To be clear, LPGL is just a way of saying “Do what you want, but just make your changes publicly available”. For now, static linking is not used on any operating system, so there is no need to be afraid of it, and I’ll add a license exception allowing to do static linking when iOS and/or Android ports of the native platform will be available
GPL is really here to protect the software from being stolen and sold/distributed using a new name. I think it’s a fair license: The core library are LPGL so you can do whatever you need to adapt them to your needs, and extensions are using a MIT-like license which is extremely permissive.
As a developer needing to adapt GD to its needs, you’ll probably never have to make heavy change in the software. You’ll just write a new extension, proprietary or not, and in any case you can base your code on all the already existing extension.
It’s only when you’re developing on the files that are in the IDE folder that you must be aware that you’re dealing with GPL’d files.
The first version of Construct game creator was GPL (before the second version was rewritten as a proprietary software) and it didn’t stop developers from taking part into it. There was an exception again allowing games created with the software to be licensed freely.

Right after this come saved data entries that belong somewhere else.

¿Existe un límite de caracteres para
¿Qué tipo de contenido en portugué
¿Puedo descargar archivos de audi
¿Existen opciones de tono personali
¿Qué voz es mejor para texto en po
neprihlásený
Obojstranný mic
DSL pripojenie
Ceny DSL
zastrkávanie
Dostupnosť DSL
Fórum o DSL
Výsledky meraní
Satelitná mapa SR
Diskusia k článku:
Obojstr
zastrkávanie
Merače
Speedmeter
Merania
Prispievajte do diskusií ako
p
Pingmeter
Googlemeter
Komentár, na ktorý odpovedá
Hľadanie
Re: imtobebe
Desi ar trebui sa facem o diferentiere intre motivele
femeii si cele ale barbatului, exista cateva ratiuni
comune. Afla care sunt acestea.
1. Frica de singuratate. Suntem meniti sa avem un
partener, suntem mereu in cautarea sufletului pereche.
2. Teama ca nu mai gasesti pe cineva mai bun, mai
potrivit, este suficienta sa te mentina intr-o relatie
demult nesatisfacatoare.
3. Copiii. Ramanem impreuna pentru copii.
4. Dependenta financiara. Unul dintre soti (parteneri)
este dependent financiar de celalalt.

Here with Game Develop, it’s even better! No need for a particular exception, generated games are only using GDCpp.dll (for native games) or the HTML5 game engines which both are LGPL, so you can do anything you want with your game! And the static linking exception will be added when necessary.

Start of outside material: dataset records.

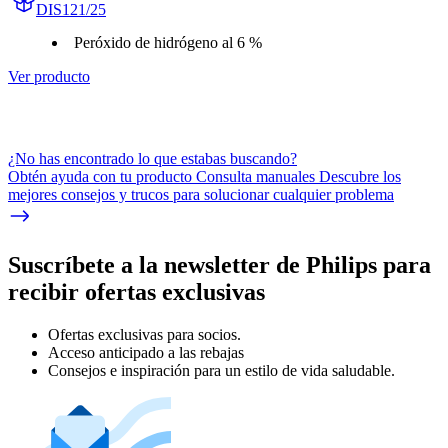
DIS121/25
Peróxido de hidrógeno al 6 %
Ver producto
¿No has encontrado lo que estabas buscando?
Obtén ayuda con tu producto Consulta manuales Descubre los
mejores consejos y trucos para solucionar cualquier problema
Suscríbete a la newsletter de Philips para
recibir ofertas exclusivas
Ofertas exclusivas para socios.
Acceso anticipado a las rebajas
Consejos e inspiración para un estilo de vida saludable.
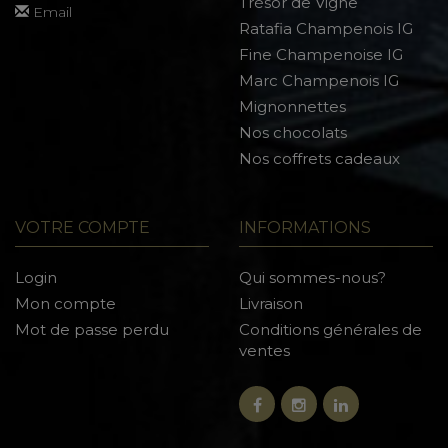
Trésor de Vigne
Email
Ratafia Champenois IG
Fine Champenoise IG
Marc Champenois IG
Mignonnettes
Nos chocolats
Nos coffrets cadeaux
VOTRE COMPTE
INFORMATIONS
Login
Qui sommes-nous?
Mon compte
Livraison
Mot de passe perdu
Conditions générales de
ventes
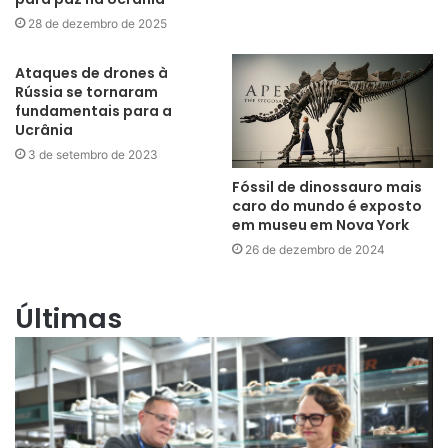
28 de dezembro de 2025
Ataques de drones à
Rússia se tornaram
fundamentais para a
Ucrânia
3 de setembro de 2023
Fóssil de dinossauro mais
caro do mundo é exposto
em museu em Nova York
26 de dezembro de 2024
Últimas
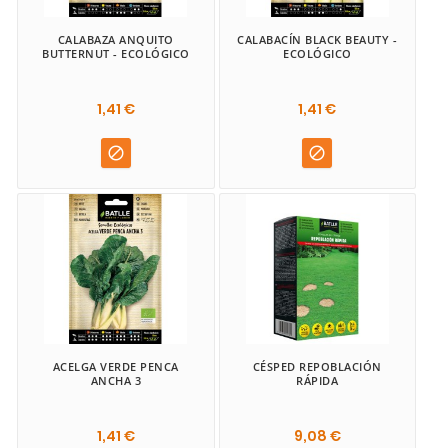
CALABAZA ANQUITO
CALABACÍN BLACK BEAUTY -
BUTTERNUT - ECOLÓGICO
ECOLÓGICO
1,41 €
1,41 €


ACELGA VERDE PENCA
CÉSPED REPOBLACIÓN
ANCHA 3
RÁPIDA
1,41 €
9,08 €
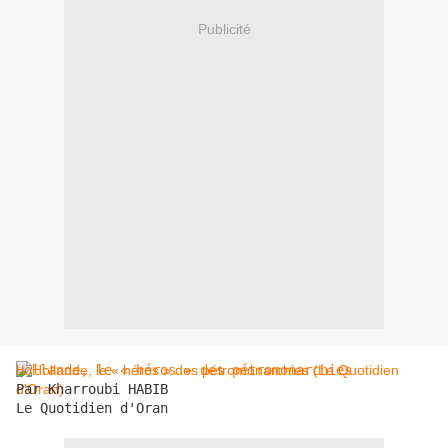
Publicité
Hollande, le « héros » des pétromonarchies
Par Kharroubi HABIB

Le Quotidien d'Oran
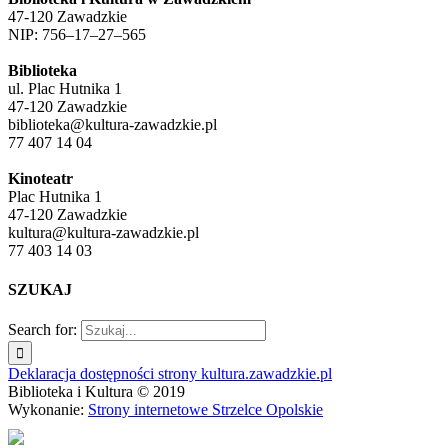
47-120 Zawadzkie
NIP: 756–17–27–565
Biblioteka
ul. Plac Hutnika 1
47-120 Zawadzkie
biblioteka@kultura-zawadzkie.pl
77 407 14 04
Kinoteatr
Plac Hutnika 1
47-120 Zawadzkie
kultura@kultura-zawadzkie.pl
77 403 14 03
SZUKAJ
Search for:
Deklaracja dostępności strony kultura.zawadzkie.pl
Biblioteka i Kultura © 2019
Wykonanie:
Strony internetowe Strzelce Opolskie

Not really, I’ve used wxWidgets in Game Develop since the beginning and I never had the feeling of being restricted It’s truly a great project using a LPGL like license.
Again, I think these license are fair enough and not restricting anyone. My goal is just to protect GD IDE from having its code stolen.
Still, you may as well roll your own license. MightyPork, author of great Minecraft mod Powercraft did that and it served him well. With custom license you can make sure that you put restrictions you want to put and none others. From what I see following license could work for editor:
You can’t make commercial, closed-source fork of Game Develop without author’s explicit permission.
You need to share any changes you make to the editor, whether it is for personal use or not (Darkhog: In this regard it’s even better than GPL as in GPL you are only required to publish changes when you are distributing your fork)
You need to credit all authors of Game Develop in your fork and provide information that it is based on Game Develop technology.
See? Way simpler than GPL and you are sure that your users will utilize software as it was intended. Also readable for humans too, not just the lawyers.
Proposed license for engine:
You are free to make commercial games based on Game Develop engine.
This license is not viral so derivative work can have any license you want.
You need to publish any changes to engine not rooting from normal usage of events or in-editor C++ code, but direct changes to engine’s code that requires recompiling engine in order to work.
What is dangerous with no conventional or hand written licenses is that, even if they are more readable, they could be more easily broken or attacked by real lawyer: If there is a copyright infringement made by someone or by a company (for example, they modify the IDE without redistributing it), they could argue that the license was not clear enough, or wasn’t covering all the legal cases, or wasn’t written using clear and standard legal words.
So I prefer to stick with approved open source license from this website: opensource.org/licenses
The most popular have been reviewed by professional lawyers and so it’s safer for GD and the contributors.
I’ve changed a few days ago some elements: compilgames.net/index.php?lang=en
You’ll see that GD is “Game Develop is open source and available freely”, the old SDK button is now called “Contribute” and redirect to the source on GitHub, and mentions to the fact that GD is free were replaced by open source.
But I’m interested in any advice to put the emphasize on the open source nature of the software.